Archiving/Retaining DocumentDB events

To delete a record from your Amazon DocumentDB cluster, go back to the Cloud9 environment and run the following commands:

mongo --ssl --host $docdbEndpoint:27017 --sslCAFile rds-combined-ca-bundle.pem --username $docdbUser --password $docdbPass
use sampledb
db.tweets.findOneAndDelete({"tweet_id" : NumberLong("550363000000000000"),"tweet_location":"New Jersey"},{projection:{"_id":1}});

You should get an output similar to the following. Please make a note of this “_id” as you will use this later in for validation.

{ “_id” : ObjectId(“612939a717d82b167533ed58”) }

You can verify that the record has been deleted from the DocumentDB cluster by running:

db.tweets.findOne({"tweet_id" : NumberLong("550363000000000000"),"tweet_location":"New Jersey"});

Before comparing records in Athena, run the AWS Glue Crawler again as you did in step 12 of the Query events with Athena module. Go back to Athena and run the following command to count records in your DocumentDB cluster:

SELECT count(*) FROM "lambda:docdb".sampledb.tweets;

Note that there is one less record. Now do the same for your s3 bucket:

SELECT count(*) FROM "change-streams"."sampledb";

The s3 bucket will store the original record plus one additional record related to the delete operation you just performed in your DocumentDB cluster. You can run the following query to verify. Use the “_id” returned by the findOneAndDelete query above.

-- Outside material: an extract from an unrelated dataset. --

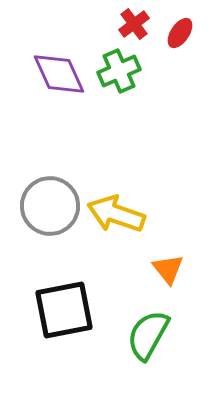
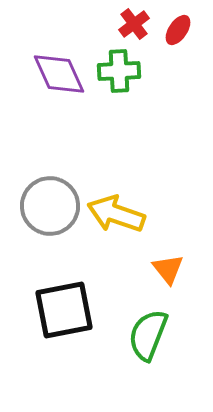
red ellipse: moved 2 px left, 3 px up
green cross: rotated 21 degrees clockwise
green semicircle: rotated 8 degrees counterclockwise
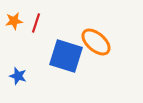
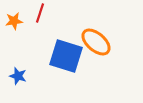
red line: moved 4 px right, 10 px up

SELECT * FROM "change-streams"."sampledb" where _id = '<Use id from findOneAndDelete>' 

Once you have DocumentDB events in S3, you can manage your objects so that they are stored cost effectively throughout their lifecycle: Managing your storage lifecycle.

For archiving purposes, you can move data from S3 to Glacier; however, it is not recommended to move small objects due to the cost associated with its transition. Before moving DocumentDB events to Glacier, you should consider bundling several events into larger objects; take a look at this sample solution S3 Bundler.